Hi hackers,

Hi hackers,

Now we can create a table with a virtual generated column, but
when a condition in WHERE clause contains virtual generated column,
estimated rows are not correct since no statistics on this is
collectef.

[Ex.1]

 test=# CREATE TABLE t (i int, v int GENERATED ALWAYS AS (i+1) VIRTUAL);
 CREATE TABLE

 test=# INSERT INTO t SELECT generate_series(1,1000);
 INSERT 0 1000

 test=# INSERT INTO t SELECT 1 FROM generate_series(1,1000);
 INSERT 0 1000

 test=# EXPLAIN ANALYZE SELECT * FROM t WHERE v = 2;
                                             QUERY PLAN                         
                   
 
--------------------------------------------------------------------------------------------------
  Seq Scan on t  (cost=0.00..36.02 rows=9 width=8) (actual time=0.093..3.059 
rows=1001.00 loops=1)
    Filter: ((i + 1) = 2)
    Rows Removed by Filter: 999
    Buffers: shared hit=9
  Planning:
    Buffers: shared hit=26
  Planning Time: 1.142 ms
  Execution Time: 3.434 ms
 (8 rows)

Therefore, I would like to allow to collect statistics on virtual enerated 
columns.

I think there are at least three approaches for this.

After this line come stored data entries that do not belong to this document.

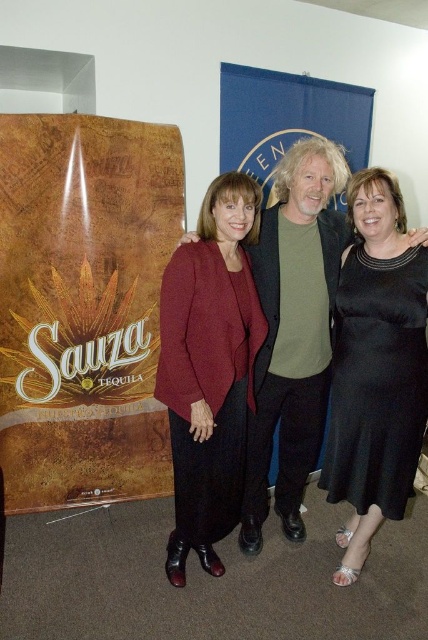 Question: Does maroon woolen cardigan at center appear on the right side of black satin dress at center?

Choices:
 (A) no
 (B) yes

Answer: (A)

Question: Estimate the real-world distances between objects in this image. Which object is closer to the maroon woolen cardigan at center?

Choices:
 (A) black satin dress at center
 (B) brown wood grain poster at left
 (C) matte black dress at center

Answer: (C)

Question: Considering the real-world distances, which object is closest to the black satin dress at center?

Choices:
 (A) brown wood grain poster at left
 (B) matte black dress at center
 (C) maroon woolen cardigan at center

Answer: (B)

Question: Which point is farther from the camera taking this photo?

Choices:
 (A) (116, 128)
 (B) (338, 532)
 (C) (240, 460)

Answer: (B)

Question: Can you confirm if brown wood grain poster at left is positioned above black satin dress at center?

Choices:
 (A) no
 (B) yes

Answer: (B)

Question: Considering the relative positions of brown wood grain poster at left and maroon woolen cardigan at center in the image provided, where is brown wood grain poster at left located with respect to maroon woolen cardigan at center?

Choices:
 (A) right
 (B) left

Answer: (B) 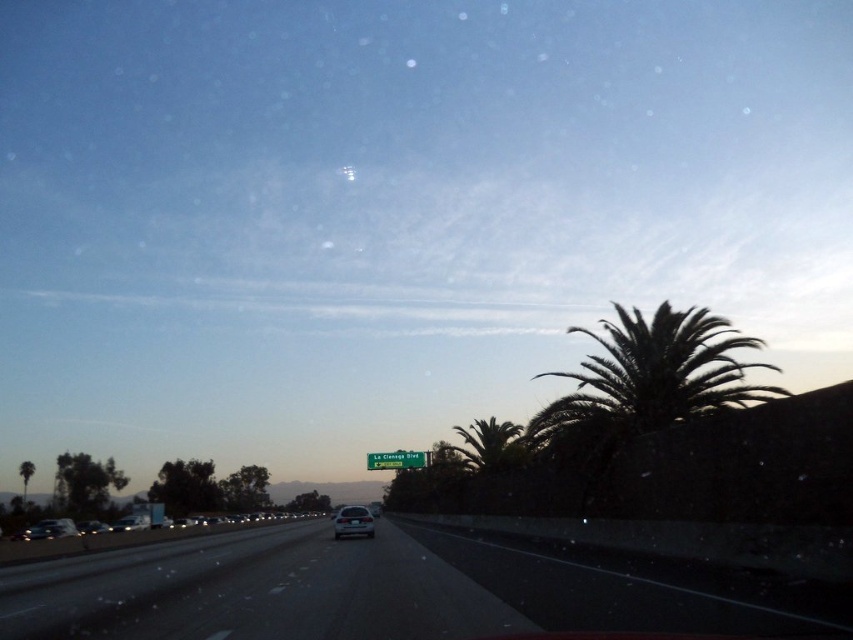 Consider the image. Is the position of shiny silver sedan at lower left more distant than that of green leafy palm tree at left?

No.

How far apart are shiny silver sedan at lower left and green leafy palm tree at left?

They are 167.05 feet apart.

Find the location of a particular element. shiny silver sedan at lower left is located at coordinates (51, 529).

Locate an element on the screen. shiny silver sedan at lower left is located at coordinates (51, 529).

Which of these two, green metallic sign at center or silver metallic sedan at center, stands shorter?

silver metallic sedan at center

Image resolution: width=853 pixels, height=640 pixels. In order to click on green metallic sign at center in this screenshot , I will do `click(397, 460)`.

Describe the element at coordinates (358, 592) in the screenshot. This screenshot has width=853, height=640. I see `black asphalt highway at center` at that location.

Can you confirm if black asphalt highway at center is positioned above green leafy palm tree at center-right?

Correct, black asphalt highway at center is located above green leafy palm tree at center-right.

Which is behind, point (543, 611) or point (463, 454)?

The point (463, 454) is more distant.

In order to click on black asphalt highway at center in this screenshot , I will do `click(358, 592)`. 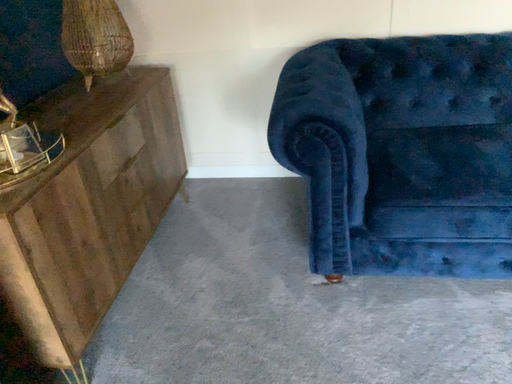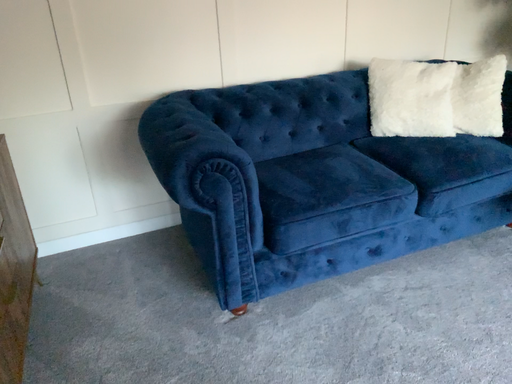 Question: How did the camera likely rotate when shooting the video?

Choices:
 (A) rotated downward
 (B) rotated upward

Answer: (B) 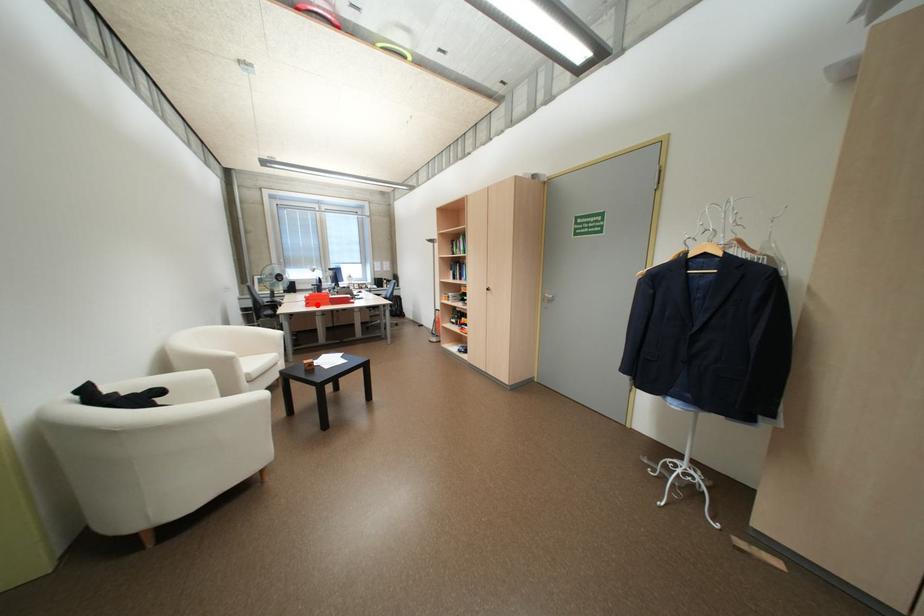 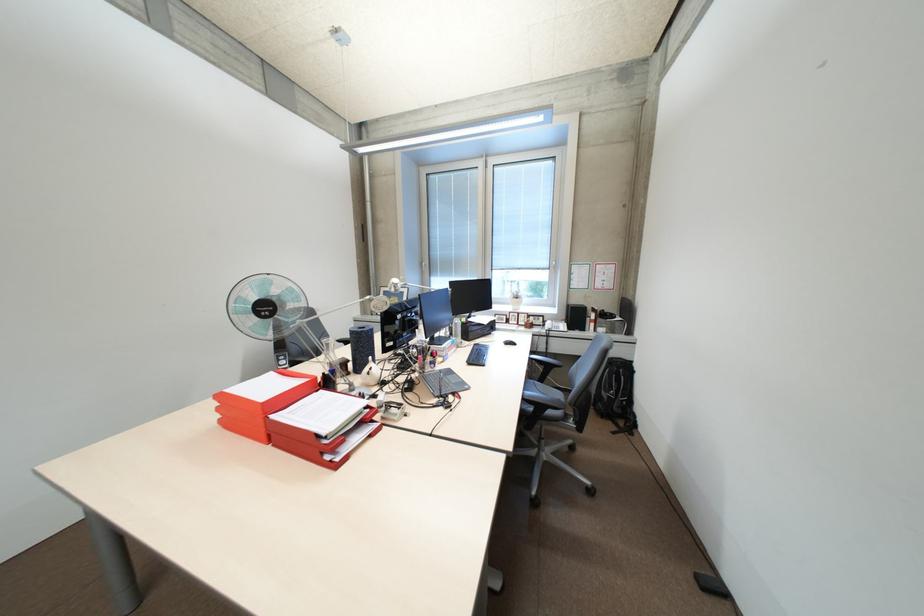 Where in the second image is the point corresponding to the highlighted location from the first image?

(231, 421) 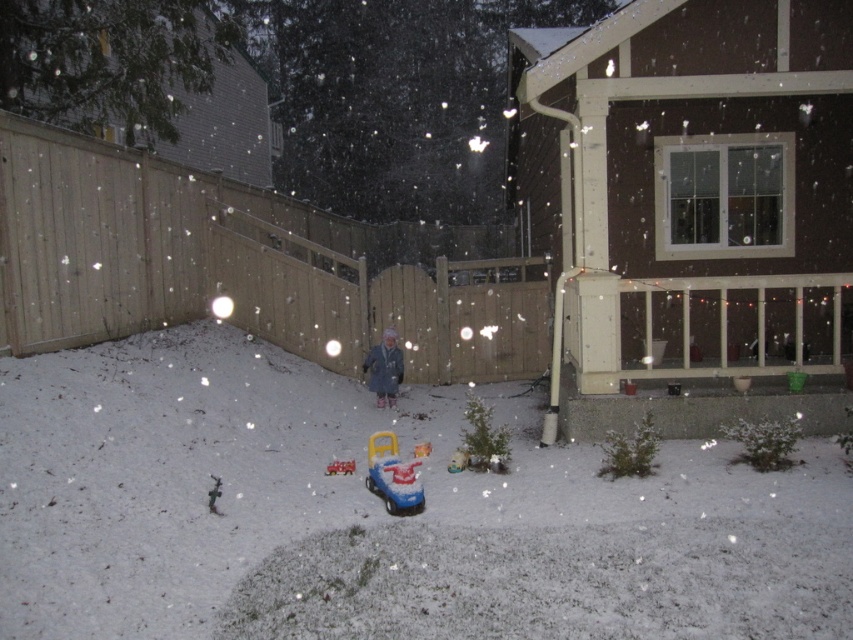 You are a parent looking for your child who is playing outside in the snowy backyard. You see the blue plastic toy car at center and the matte gray coat at center. Which object is closer to the right side of the scene?

The blue plastic toy car at center is to the right of the matte gray coat at center, so it is closer to the right side of the scene.

You are a parent trying to find your child two different toy cars in the snow. You see the blue plastic toy car at center and the shiny plastic toy car at center. Which one is larger in size?

The blue plastic toy car at center is bigger than the shiny plastic toy car at center. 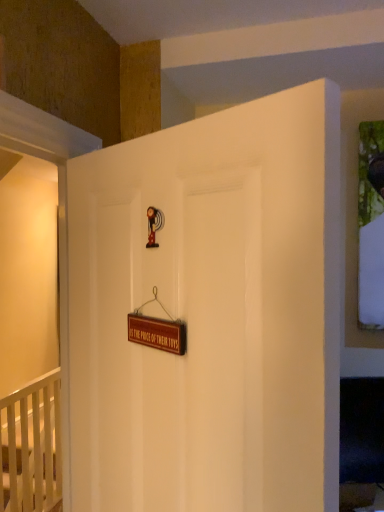 Question: Looking at the image, does brown wooden sign at center seem bigger or smaller compared to white wooden crib at lower left?

Choices:
 (A) small
 (B) big

Answer: (A)

Question: Do you think brown wooden sign at center is within white wooden crib at lower left, or outside of it?

Choices:
 (A) outside
 (B) inside

Answer: (A)

Question: Which of these objects is positioned closest to the white matte door at center?

Choices:
 (A) white wooden crib at lower left
 (B) brown wooden sign at center

Answer: (B)

Question: Which object is the closest to the white wooden crib at lower left?

Choices:
 (A) white matte door at center
 (B) brown wooden sign at center

Answer: (A) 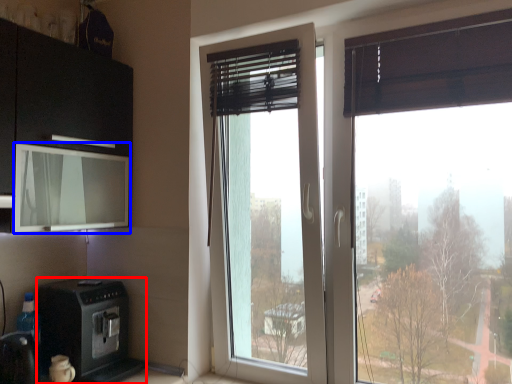 Question: Which of the following is the farthest to the observer, home appliance (highlighted by a red box) or window screen (highlighted by a blue box)?

Choices:
 (A) home appliance
 (B) window screen

Answer: (A) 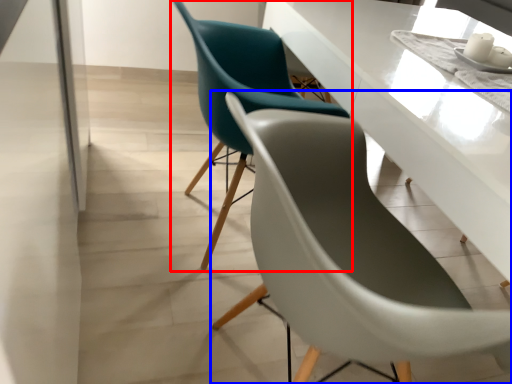 Question: Which of the following is the closest to the observer, chair (highlighted by a red box) or chair (highlighted by a blue box)?

Choices:
 (A) chair
 (B) chair

Answer: (B) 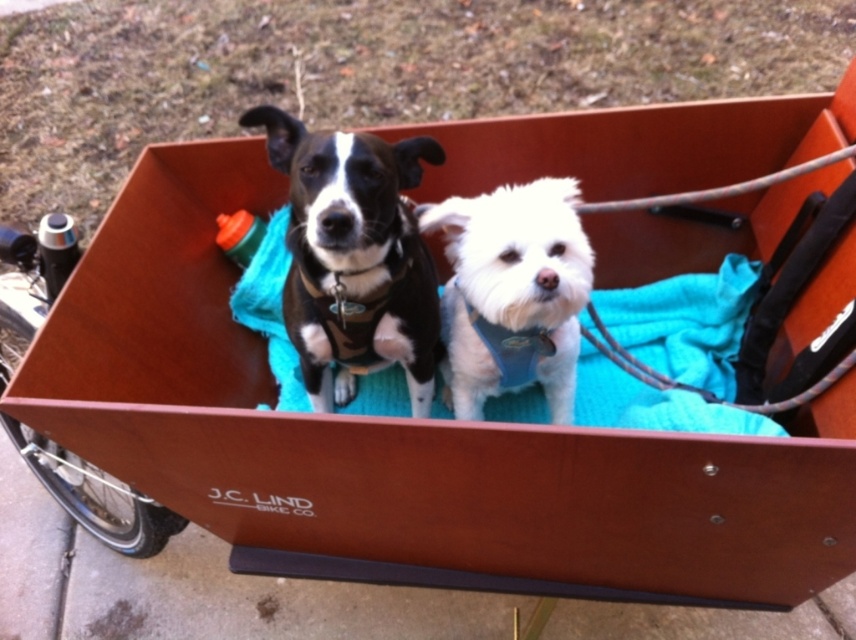 Measure the distance between point (413,369) and camera.

5.93 feet

Is black matte harness at center positioned before white fluffy dog at center?

Yes, it is in front of white fluffy dog at center.

The height and width of the screenshot is (640, 856). What are the coordinates of `black matte harness at center` in the screenshot? It's located at (354, 259). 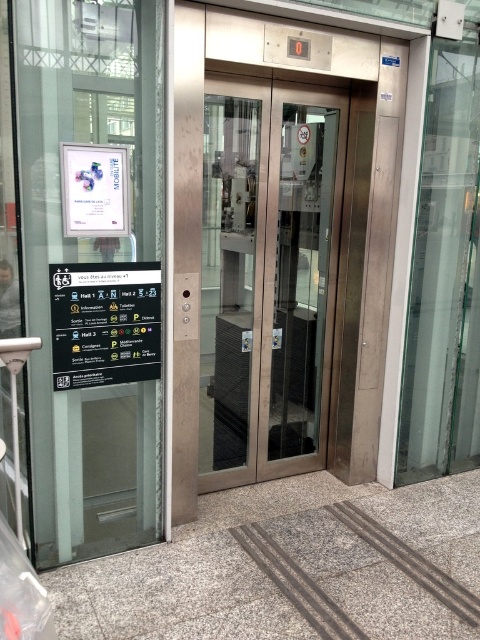 Question: Is transparent glass door at left to the left of satin silver elevator doors at center from the viewer's perspective?

Choices:
 (A) no
 (B) yes

Answer: (B)

Question: Observing the image, what is the correct spatial positioning of satin silver elevator doors at center in reference to transparent glass door at right?

Choices:
 (A) below
 (B) above

Answer: (A)

Question: Which point is farther from the camera taking this photo?

Choices:
 (A) (251, 196)
 (B) (98, 228)
 (C) (464, 148)

Answer: (C)

Question: Which point is farther to the camera?

Choices:
 (A) (323, 442)
 (B) (469, 74)

Answer: (A)

Question: Which of the following is the closest to the observer?

Choices:
 (A) satin silver elevator doors at center
 (B) transparent glass door at right

Answer: (A)

Question: Is transparent glass door at left below satin silver elevator doors at center?

Choices:
 (A) no
 (B) yes

Answer: (B) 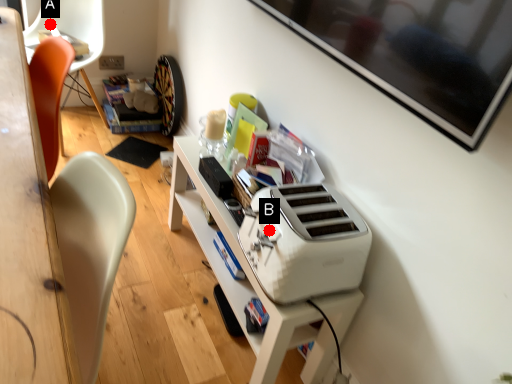 Question: Two points are circled on the image, labeled by A and B beside each circle. Which point is closer to the camera?

Choices:
 (A) A is closer
 (B) B is closer

Answer: (B) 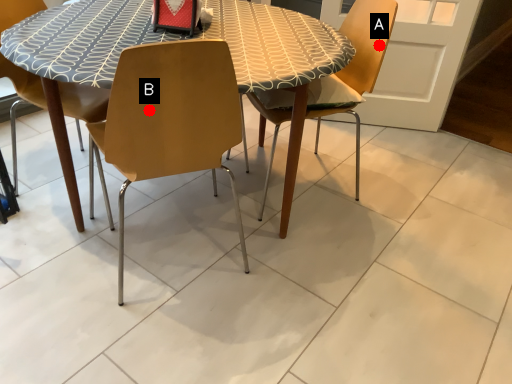 Question: Two points are circled on the image, labeled by A and B beside each circle. Which of the following is the closest to the observer?

Choices:
 (A) A is closer
 (B) B is closer

Answer: (B) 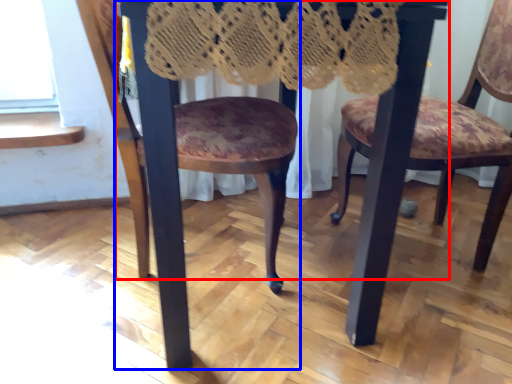 Question: Among these objects, which one is farthest to the camera, table (highlighted by a red box) or chair (highlighted by a blue box)?

Choices:
 (A) table
 (B) chair

Answer: (B) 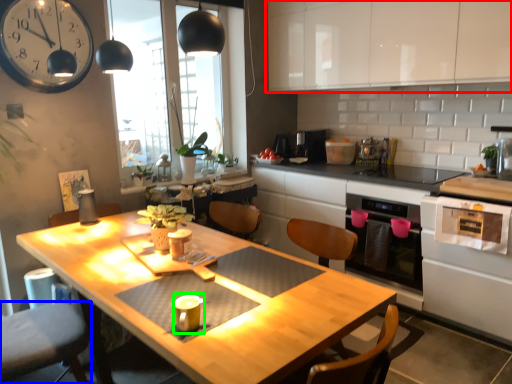 Question: Estimate the real-world distances between objects in this image. Which object is farther from cabinetry (highlighted by a red box), swivel chair (highlighted by a blue box) or appliance (highlighted by a green box)?

Choices:
 (A) swivel chair
 (B) appliance

Answer: (A) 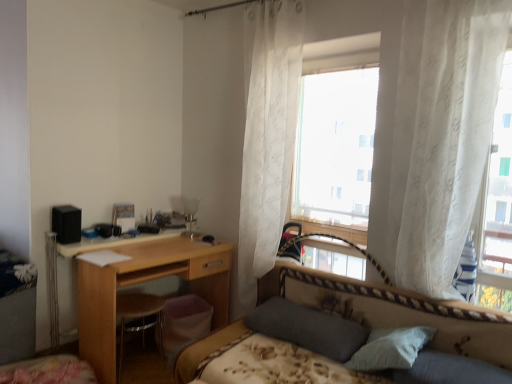 Question: Is point (178, 382) positioned closer to the camera than point (111, 370)?

Choices:
 (A) closer
 (B) farther

Answer: (A)

Question: In terms of size, does floral-patterned fabric bed at center appear bigger or smaller than wooden desk at center?

Choices:
 (A) small
 (B) big

Answer: (B)

Question: Considering the real-world distances, which object is farthest from the white sheer curtains at upper center, which is counted as the 1th window, starting from the left?

Choices:
 (A) white sheer curtain at center, the 1th curtain viewed from the back
 (B) floral-patterned fabric bed at center
 (C) wooden desk at center
 (D) white sheer curtain at upper right, the second curtain in the left-to-right sequence
 (E) white sheer curtain at right, acting as the second window starting from the left

Answer: (C)

Question: Based on their relative distances, which object is farther from the floral-patterned fabric bed at center?

Choices:
 (A) white sheer curtain at upper right, placed as the first curtain when sorted from front to back
 (B) brown leather swivel chair at lower left
 (C) white sheer curtains at upper center, placed as the 2th window when sorted from front to back
 (D) white sheer curtain at right, which appears as the 2th window when viewed from the back
 (E) white sheer curtain at center, which ranks as the 2th curtain in right-to-left order

Answer: (B) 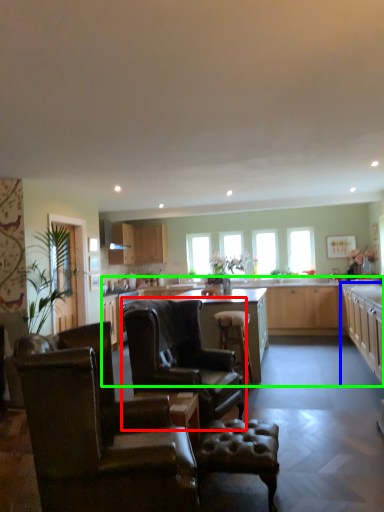 Question: Based on their relative distances, which object is nearer to chair (highlighted by a red box)? Choose from cabinetry (highlighted by a blue box) and countertop (highlighted by a green box).

Choices:
 (A) cabinetry
 (B) countertop

Answer: (A) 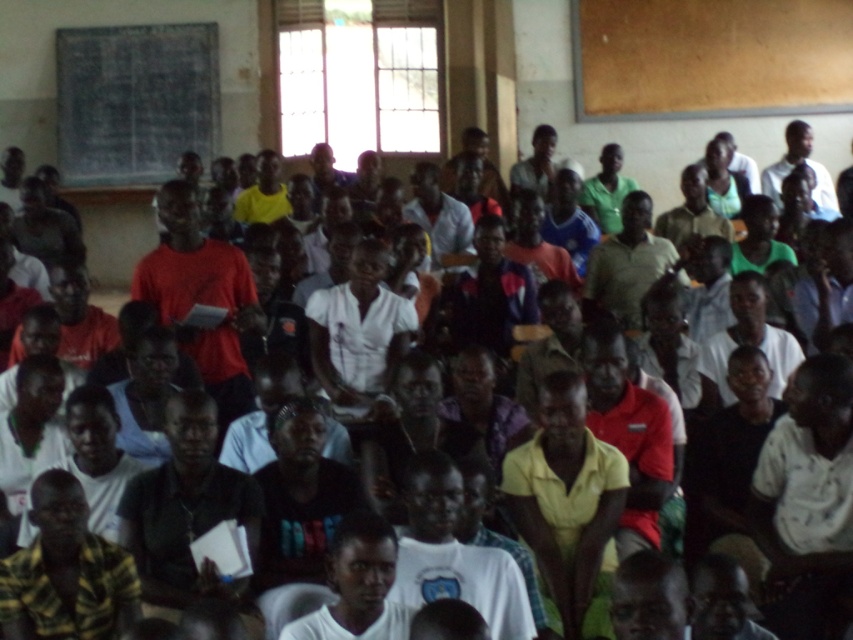 Is blackboard at upper left below matte red shirt at center?

No.

This screenshot has width=853, height=640. What do you see at coordinates (135, 100) in the screenshot?
I see `blackboard at upper left` at bounding box center [135, 100].

Identify the location of blackboard at upper left. (135, 100).

The width and height of the screenshot is (853, 640). In order to click on blackboard at upper left in this screenshot , I will do `click(135, 100)`. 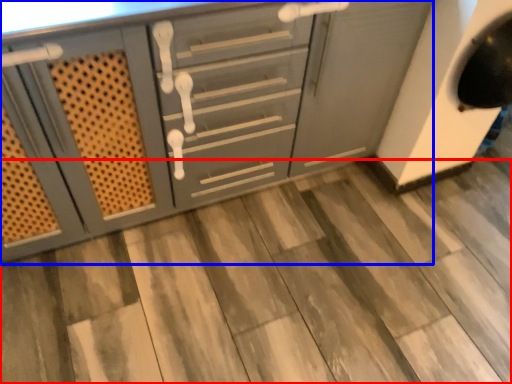 Question: Which object appears farthest to the camera in this image, tile (highlighted by a red box) or cabinetry (highlighted by a blue box)?

Choices:
 (A) tile
 (B) cabinetry

Answer: (A) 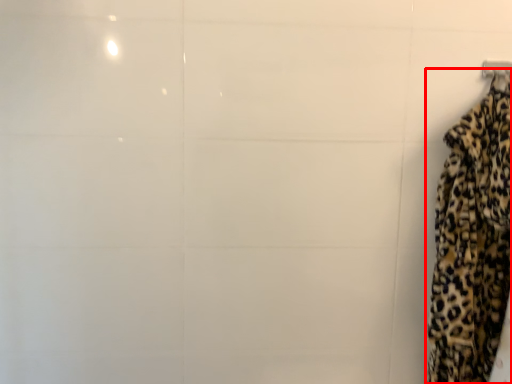 Question: Where is curtain (annotated by the red box) located in relation to hanger in the image?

(1) Allow the normal ANALYZE to collect statistics on virtual generated columns

ANALYZE expands virtual generated columns' expression, and collects statistics
on evaluated values. In this approach, the statistics on virtual generated 
columns
are collected in default, but ANALYZE on the table would become a bit expensive.

(2) Allow to create an index on virtual generated column

This is proposed in [1]. This proposal itself would be useful, I believe it is 
better
to provide a way to collect statistics without cost of creating an index.

[1] 
https://www.postgresql.org/message-id/flat/CACJufxGao-cypdNhifHAdt8jHfK6-HX=trbovbkgruxw063...@mail.gmail.com

(3) Allow to create extended statistics on virtual generated columns

In this approach, ANALYZE processes virtual generated columns only if 
corresponding
extended statistics are defined. Although we can create extended statistics on
expressions of virtual generated columns even in the current implementation, 
this enables
that users to create a useful statistics this just by specifying a column name 
without
specifying complex expression.

I can also think of two variations for this approach.

(3a)
At the timing when an extended statistics is created, virtual generated columns 
are
expanded, and the statistics is defined on this expression.

(3b)
At the timing when an extended statistics is created, virtual generated columns 
are
NOT expanded. The statistics is defined on the virtual generated column itself 
and,
the expression is expanded when ANALYZE processes the extended statistics.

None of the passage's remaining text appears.